Opinion
15388 Index No. 151022/20 Case No. 2021–02245
02-24-2022
In the Matter of DISTRICT COUNCIL 37 et al., Petitioners–Appellants, v. The NEW YORK CITY DEPARTMENT OF EDUCATION et al., Respondents–Respondents.
Robin Roach, New York (Dena Klein of counsel), for appellants. Georgia M. Pestana, Corporation Counsel, New York (D. Alan Rosinus, Jr. of counsel), for respondents.
Robin Roach, New York (Dena Klein of counsel), for appellants.
Georgia M. Pestana, Corporation Counsel, New York (D. Alan Rosinus, Jr. of counsel), for respondents.
Webber, J.P., Kern, Moulton, Gonza´lez, Mendez, JJ.
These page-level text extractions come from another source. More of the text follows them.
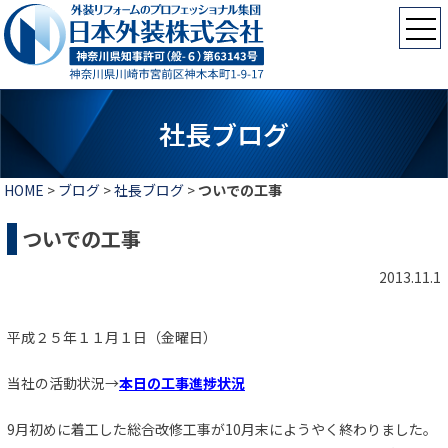
社長ブログ
HOME
>
ブログ
>
社長ブログ
>
ついでの工事
ついでの工事
2013.11.1
平成２５年１１月１日（金曜日）
当社の活動状況→
本日の工事進捗状況
9月初めに着工した総合改修工事が10月末にようやく終わりました。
Judgment (denominated an order), Supreme Court, New York County (Arthur F. Engoron, J.), entered May 18, 2021, denying the petition seeking a declaration that respondent The New York City Department of Education (DOE) had assigned petitioner Irina Chernova to perform the duties set forth in the civil service job specification of a Bookkeeper Level II, an order directing DOE to compensate Chernova for back pay, and a declaration that respondents’ failure to render a determination on petitioners’ out-of-title complaint and appeal was arbitrary and capricious, and dismissing the proceeding brought pursuant to CPLR article 78, unanimously reversed, on the law, without costs, and the petition granted to the extent of remanding the matter to respondents for a prompt determination of petitioners’ out-of-title complaint.
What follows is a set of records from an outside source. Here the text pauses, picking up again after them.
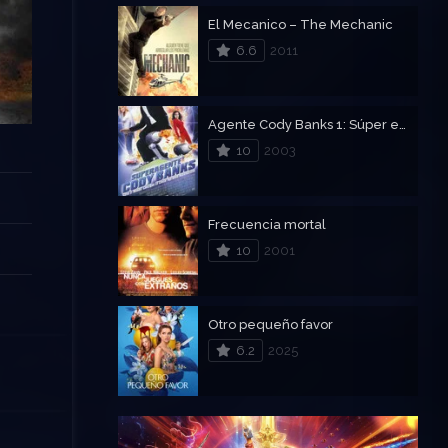
El Mecanico – The Mechanic
6.6
2011
Agente Cody Banks 1: Súper espía
10
2003
Frecuencia mortal
10
2001
Otro pequeño favor
6.2
2025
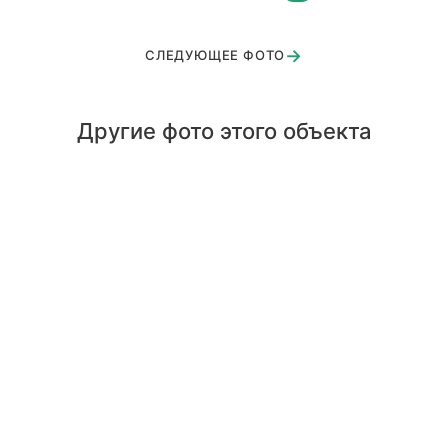
→
СЛЕДУЮЩЕЕ ФОТО
Другие фото этого объекта
Королев
Высоково
СНТ каховка
Пирогово — Мягкие окна
Вишневый сад 2
Вишневый сад 1
Щелковский район
Пушкино
Веранда с мангалом г.Королев
МО Пушкинский район 1
МО Пушкинский район
Королев ресторан Каспий 2 — Мягкие окна
Королев чл 1
Королев ЧЛ 15
Химки Удачное 1
Химки Удачное 2
СНТ Гранат 1
СНТ Гранат 2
Petitioners assert that they submitted their out-of-title complaint to the director specified in the governing collective bargaining agreement (CBA) for receiving those complaints. According to petitioners, in submitting the complaint, the title used was one that was interchangeable with that person's official title and one that had been used for previous out-of-title complaints, which had been processed. Indeed, petitioners assert respondents had instructed them to submit out-of-title complaints to that specific director. Although this out-of-title complaint was received, respondents did not process it, noting that petitioners had not submitted it to the DOE's Office of Labor Relations and Collective Bargaining (OLR). Supreme Court erred in dismissing the petition for failure to exhaust administrative remedies. The CBA is a contract and must be enforced according to the plain meaning of its terms (see Matter of Lin v. New York City Dept. of Educ., 191 A.D.3d 431, 432, 142 N.Y.S.3d 10 [1st Dept. 2021], lv denied 37 N.Y.3d 913, 2021 WL 5371139 [2021] ). Respondents did not establish that petitioners failed to comply with the filing procedures mandated by the CBA, as the CBA does not provide that petitioners were required to submit the out-of-title complaint to the OLR first. On this record, respondents’ failure to issue a determination, based on petitioners’ initial failure to submit the complaint to the OLR, was arbitrary and capricious.
Petitioners’ notice of claim was not untimely. Because respondents neither expressly nor constructively denied petitioners’ request for payment, the three-month period for presenting a notice of claim to a governing body of a school district was never triggered (see Education Law § 3813 ; Capstone Enters. of Port Chester, Inc. v. Bd. of Educ. of Irvington Union Free Sch. Dist., 106 A.D.3d 856, 860–861, 966 N.Y.S.2d 138 [2d Dept. 2013] ).